Rahul Kumar, Ph.D., received the 2019 PHA/ATS Research Fellowship, one of three individual Pulmonary Hypertension Association research grants awarded last year, to study inflammation and how it contributes to pulmonary hypertension (PH). This award is in collaboration with the American Thoracic Society Foundation. His funded proposal is titled “Crosstalk Between Bone Marrow Compartment and Inflamed Lungs in Hypoxic Pulmonary Hypertension.” Dr. Kumar is associate professional researcher in the department of Pulmonary and Critical Care Medicine, Zuckerberg San Francisco General Hospital and Trauma Center at the University of California, San Francisco (UCSF).
Dr. Kumar recently explained how his research may lead to improved patient outcomes:
“Altering inflammation has the potential to be an exciting new approach to treating patients with pulmonary hypertension, but blocking inflammation broadly has not been successful to date. We think that better understanding exactly how inflammation contributes to pulmonary hypertension will help us identify better, more effective drugs to treat this disease.”
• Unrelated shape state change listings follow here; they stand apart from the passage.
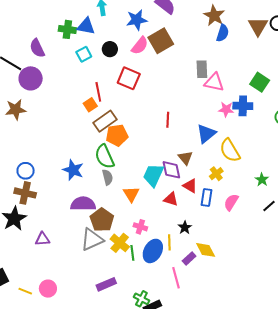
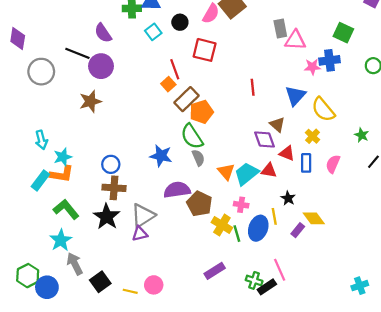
cyan trapezoid: (153, 175) -> (246, 174), moved, turned 35
gray triangle: (92, 240) -> (143, 216), moved
pink line: (176, 278) -> (280, 270), moved

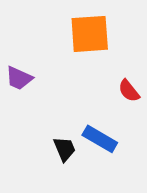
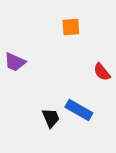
orange square: (90, 34) -> (71, 27), size x0.6

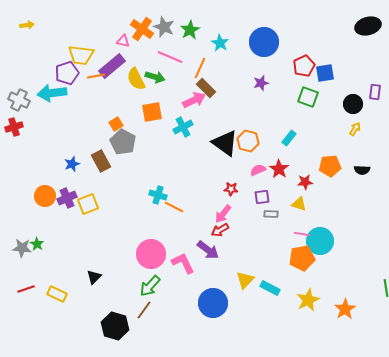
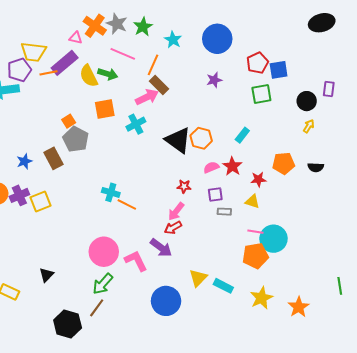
green square: (308, 97) -> (261, 94), turned -30

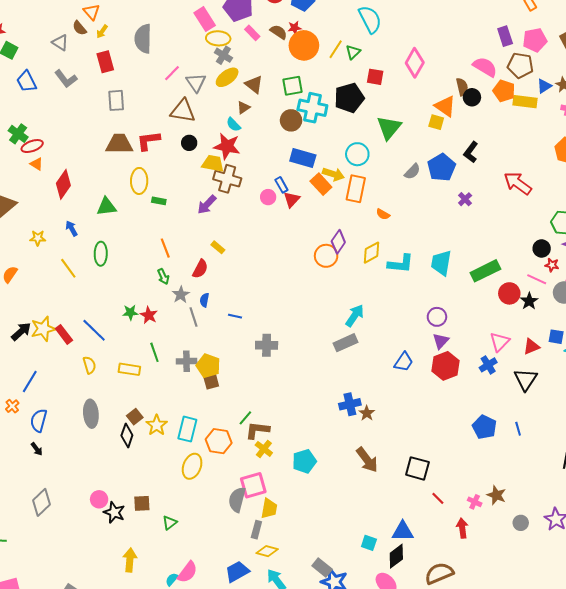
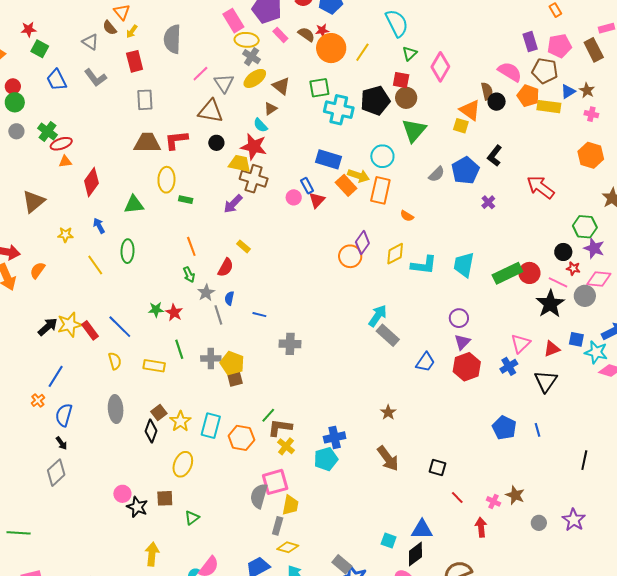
green triangle: (353, 52) -> (410, 54), moved
brown circle: (291, 120) -> (406, 98), moved
orange triangle: (36, 164) -> (65, 162), turned -40
red circle: (509, 293) -> (529, 273), moved
black star: (529, 301) -> (550, 304), size x1.6
gray rectangle: (345, 343) -> (388, 335), moved, turned 65
blue cross: (350, 404) -> (335, 437), moved
yellow ellipse: (192, 466) -> (183, 464), moved
black square: (417, 468) -> (437, 468), size x0.7
gray diamond: (41, 502) -> (56, 473), moved

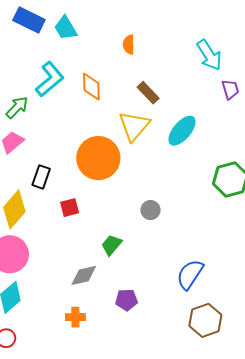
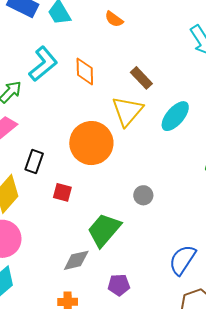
orange semicircle: (129, 45) -> (114, 19), moved, turned -54
red square: (70, 208) -> (62, 192), turned 30
green trapezoid: (112, 245) -> (104, 230), size x1.6

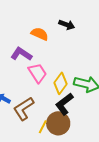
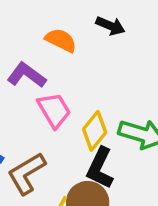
black L-shape: (64, 104) -> (100, 168), turned -30

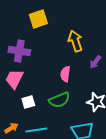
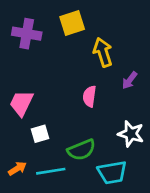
yellow square: (38, 19) -> (72, 23), moved
purple cross: (19, 51) -> (27, 34), moved
green semicircle: (59, 100) -> (81, 150), moved

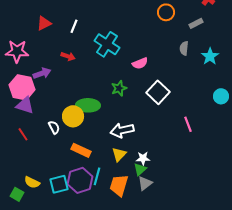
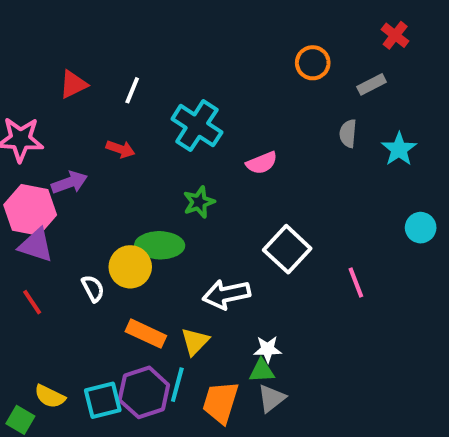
green star: (119, 88) -> (199, 202), moved
white square: (158, 92) -> (287, 249), moved
yellow triangle: (119, 154) -> (195, 341), moved
green triangle: (140, 169) -> (262, 371), turned 40

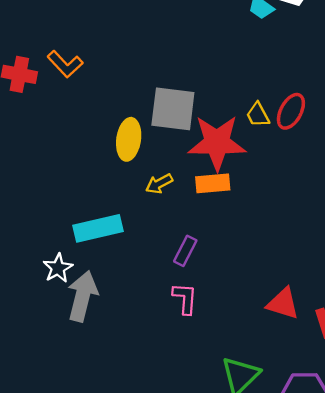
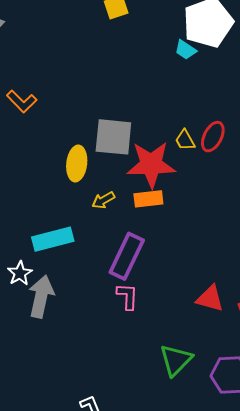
purple rectangle: (185, 251) -> (127, 256), size x1.8

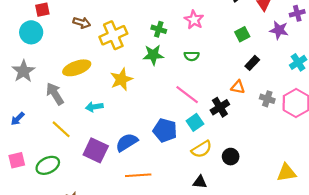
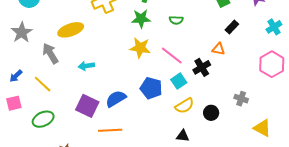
yellow star: (121, 79) -> (140, 48), moved, turned 30
gray cross: (267, 99) -> (241, 99), moved
yellow line: (61, 129) -> (43, 84), moved
pink square: (17, 160) -> (14, 103), moved
yellow triangle: (287, 173) -> (262, 128), turned 36
orange line: (138, 175) -> (110, 130), moved

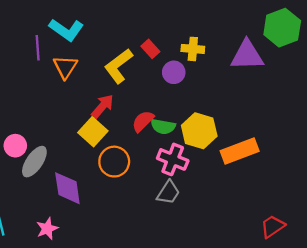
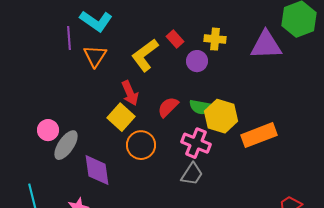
red arrow: (102, 106) -> (130, 93), turned 115
green semicircle: (163, 127) -> (201, 107), moved

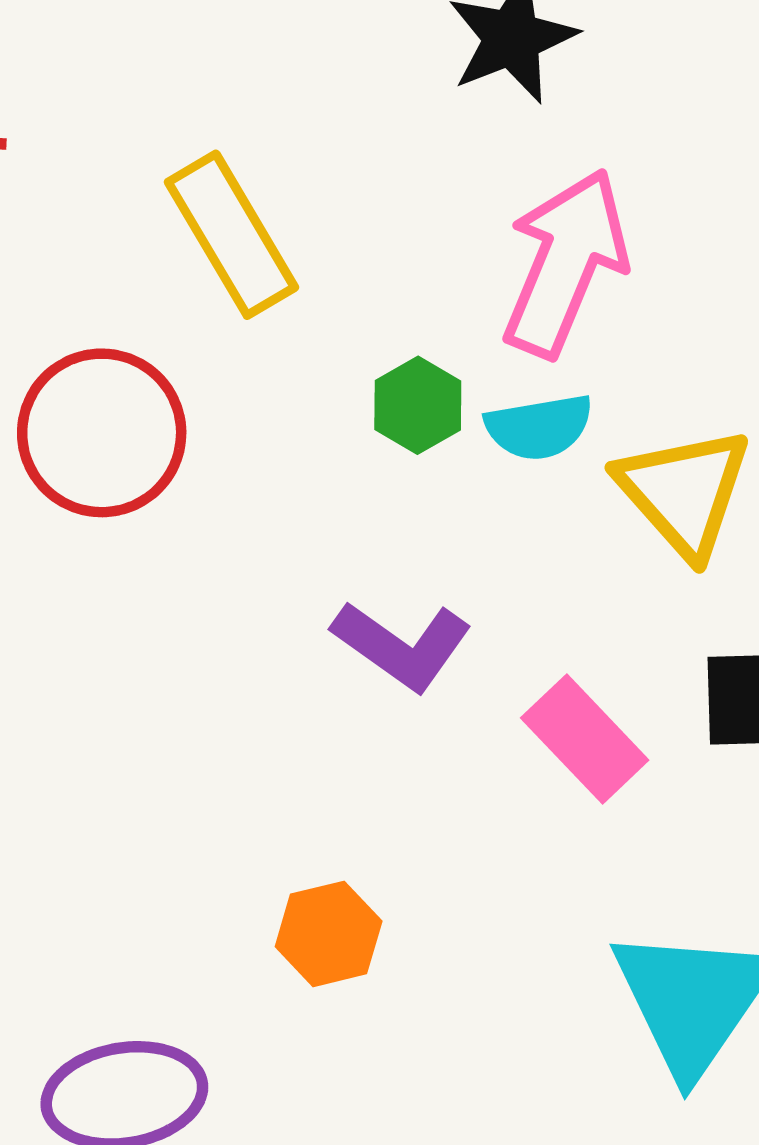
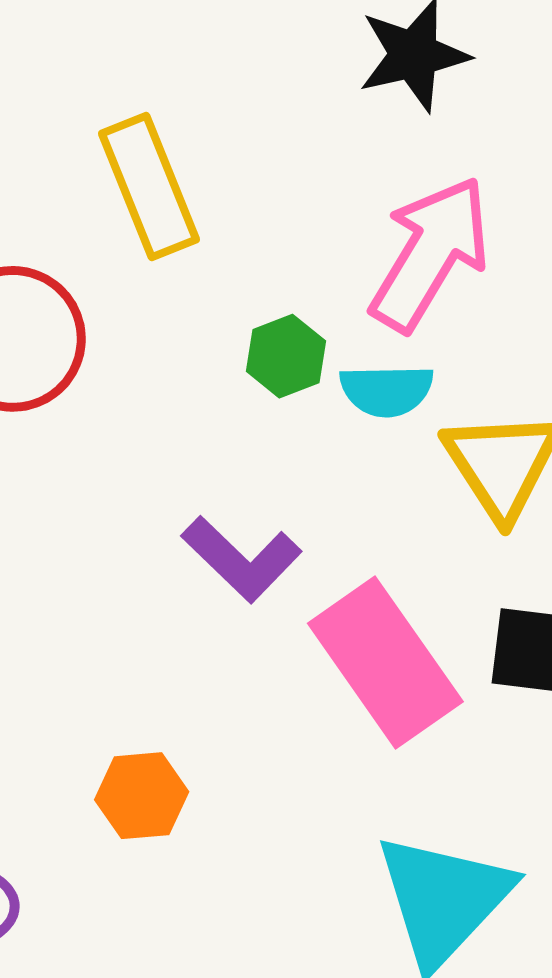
pink rectangle: (585, 739) -> (385, 662), size x1.5

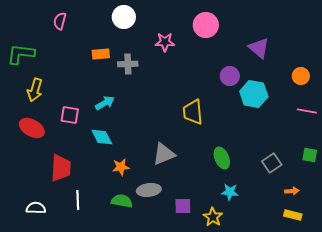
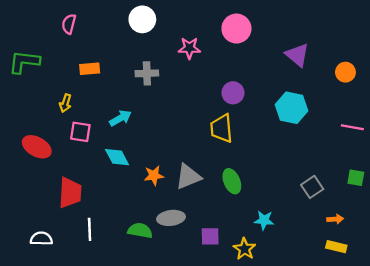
orange rectangle: (101, 54) -> (90, 69), moved
purple circle: (230, 76) -> (233, 93), moved
orange circle: (301, 76) -> (345, 72), moved
yellow arrow: (35, 90) -> (65, 103), moved, size x0.7
green ellipse: (222, 158) -> (232, 181), moved
orange star: (121, 167) -> (154, 175), moved

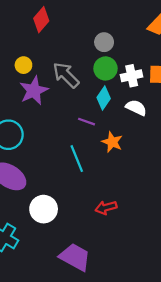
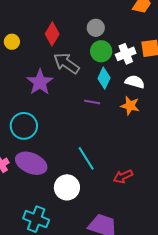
red diamond: (41, 20) -> (52, 34), moved
yellow circle: (23, 65) -> (12, 42), moved
orange star: (112, 142) -> (130, 106), moved
cyan line: (77, 159) -> (86, 158), moved

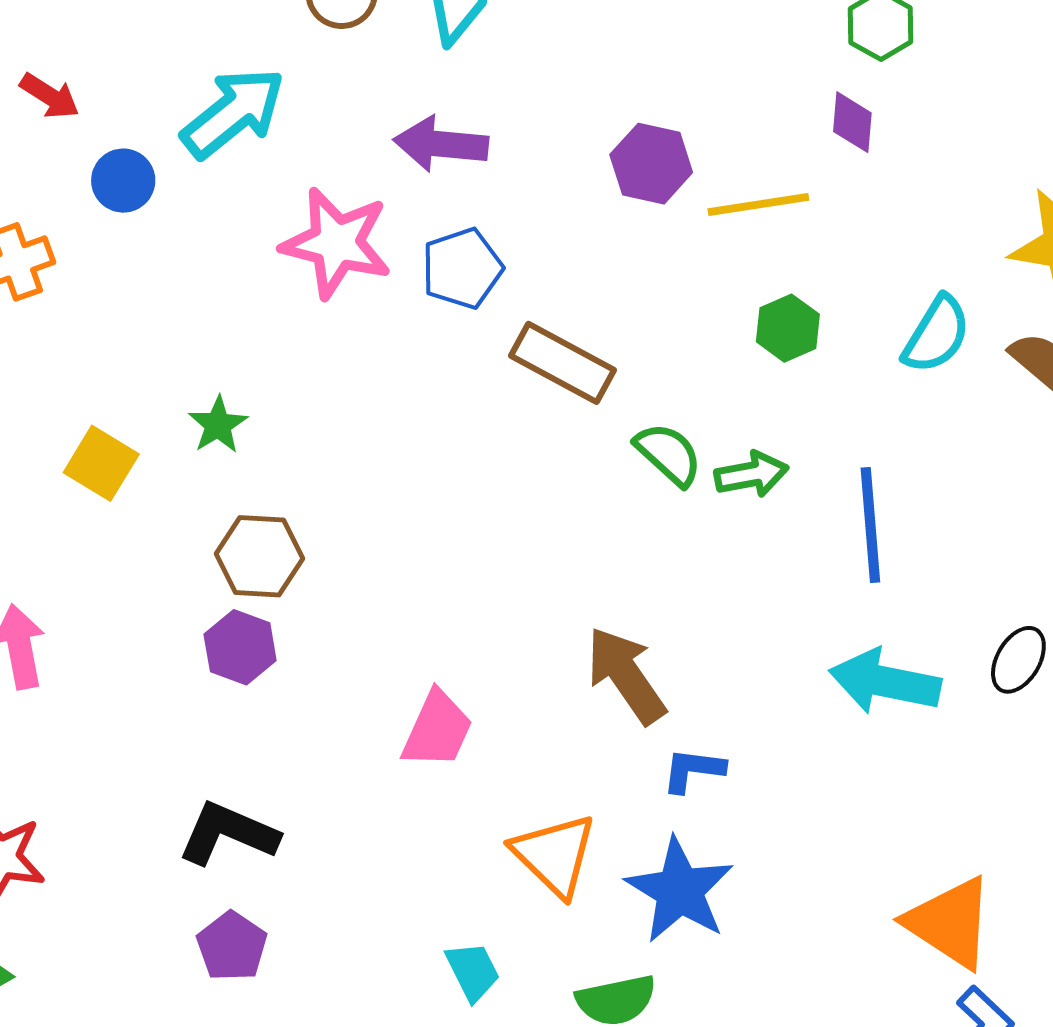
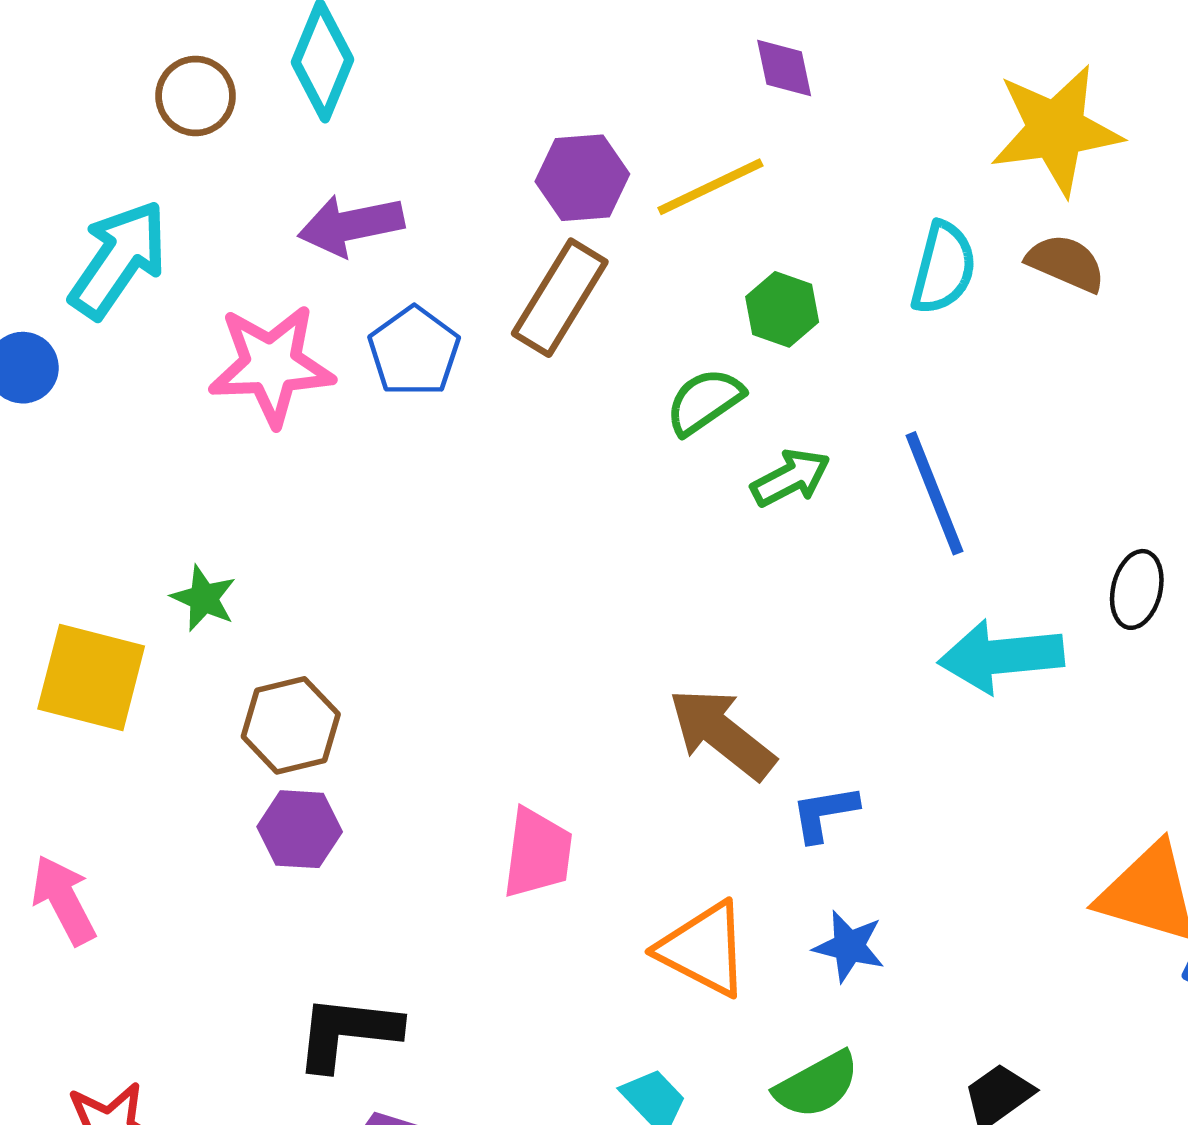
brown rectangle: (563, 363) -> (560, 298), moved, turned -70
green semicircle: (668, 454) -> (704, 401), moved, turned -60
yellow square: (101, 463) -> (91, 677), size x1.4
blue star: (680, 890) -> (849, 946), size x0.6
Dr. Kumar said his research group uses a well-established model of pulmonary hypertension to understand how pulmonary vascular disease results from inflammation. Mice are exposed to low oxygen levels, the same driver of hypoxic pulmonary hypertension. Worldwide, hypoxia-induced pulmonary hypertension is one of the most common causes of pulmonary hypertension.
“We believe that this form of the disease also has important similarities to other cardiovascular diseases and cancer, where hypoxia is a critical element,” Dr. Kumar says. “We have seen that hypoxia exposure leads to inflammation of the lungs, with the recruitment of bone-marrow derived cells into the lungs. Upon recruitment these cells convert into macrophages and releases a harmful protein called thrombospondin-1.
“Studies by our group and others have shown that the thrombospondin-1 contributes to multiple forms of cardiovascular disease, including pulmonary hypertension; and its protein level associates directly with the median survival of patients with pulmonary hypertension. We have also reported that thrombospondin-1 contributes to the pulmonary hypertension in patients with scleroderma.
“Our goal is to understand the cellular and molecular mechanisms that cause recruitment of thrombospondin-1 producing pathologic cells into the lungs. Overall our work will help us in identify new targets for intervention and find new ways to manage and treat patients with pulmonary hypertension.”